# AVAILABLE DATA
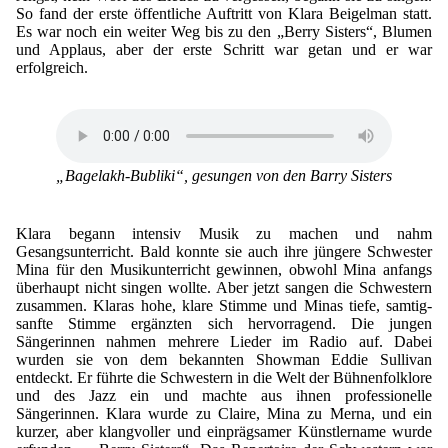
So fand der erste öffentliche Auftritt von Klara Beigelman statt.
Es war noch ein weiter Weg bis zu den „Berry Sisters“, Blumen
und Applaus, aber der erste Schritt war getan und er war
erfolgreich.
„Bagelakh-Bubliki“, gesungen von den Barry Sisters
Klara begann intensiv Musik zu machen und nahm
Gesangsunterricht. Bald konnte sie auch ihre jüngere Schwester
Mina für den Musikunterricht gewinnen, obwohl Mina anfangs
überhaupt nicht singen wollte. Aber jetzt sangen die Schwestern
zusammen. Klaras hohe, klare Stimme und Minas tiefe, samtig-
sanfte Stimme ergänzten sich hervorragend. Die jungen
Sängerinnen nahmen mehrere Lieder im Radio auf. Dabei
wurden sie von dem bekannten Showman Eddie Sullivan
entdeckt. Er führte die Schwestern in die Welt der Bühnenfolklore
und des Jazz ein und machte aus ihnen professionelle
Sängerinnen. Klara wurde zu Claire, Mina zu Merna, und ein
kurzer, aber klangvoller und einprägsamer Künstlername wurde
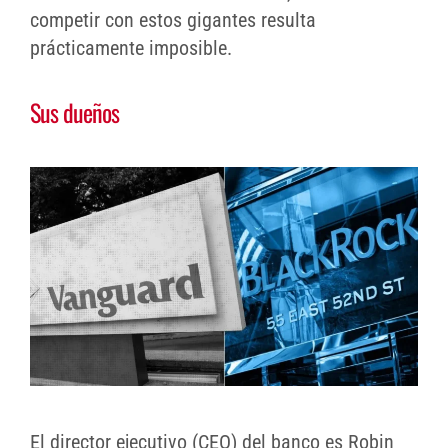
competir con estos gigantes resulta
prácticamente imposible.
Sus dueños
El director ejecutivo (CEO) del banco es Robin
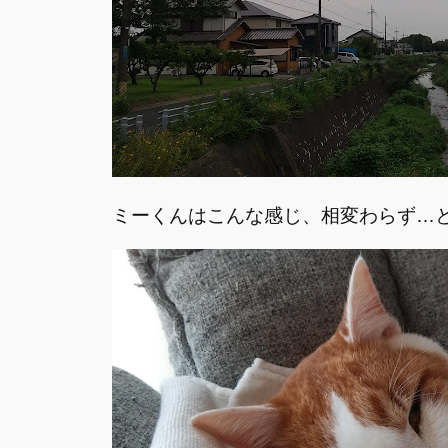
ミーくんはこんな感じ、相変わらず…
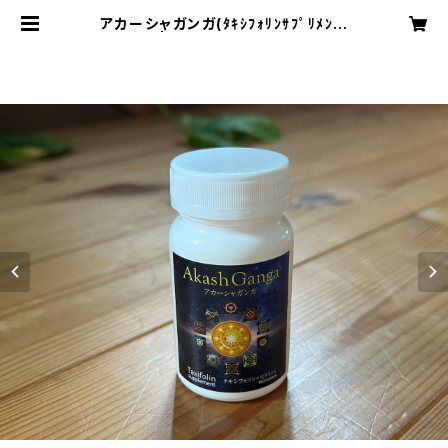
アカーシャガンガ(ﾀｷｼﾌｫﾘﾝｻﾌﾟﾘﾒﾝﾄ)
送料込 | manon369 聖品shop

# EXERCISE REQUIREMENTS
When you output the listing, reproduce it exactly but drop its pictures.

# TASK RESULT
So fand der erste öffentliche Auftritt von Klara Beigelman statt.
Es war noch ein weiter Weg bis zu den „Berry Sisters“, Blumen
und Applaus, aber der erste Schritt war getan und er war
erfolgreich.
„Bagelakh-Bubliki“, gesungen von den Barry Sisters
Klara begann intensiv Musik zu machen und nahm
Gesangsunterricht. Bald konnte sie auch ihre jüngere Schwester
Mina für den Musikunterricht gewinnen, obwohl Mina anfangs
überhaupt nicht singen wollte. Aber jetzt sangen die Schwestern
zusammen. Klaras hohe, klare Stimme und Minas tiefe, samtig-
sanfte Stimme ergänzten sich hervorragend. Die jungen
Sängerinnen nahmen mehrere Lieder im Radio auf. Dabei
wurden sie von dem bekannten Showman Eddie Sullivan
entdeckt. Er führte die Schwestern in die Welt der Bühnenfolklore
und des Jazz ein und machte aus ihnen professionelle
Sängerinnen. Klara wurde zu Claire, Mina zu Merna, und ein
kurzer, aber klangvoller und einprägsamer Künstlername wurde
competir con estos gigantes resulta
prácticamente imposible.
Sus dueños
El director ejecutivo (CEO) del banco es Robin
ミーくんはこんな感じ、相変わらず…
アカーシャガンガ(ﾀｷｼﾌｫﾘﾝｻﾌﾟﾘﾒﾝﾄ)
送料込 | manon369 聖品shop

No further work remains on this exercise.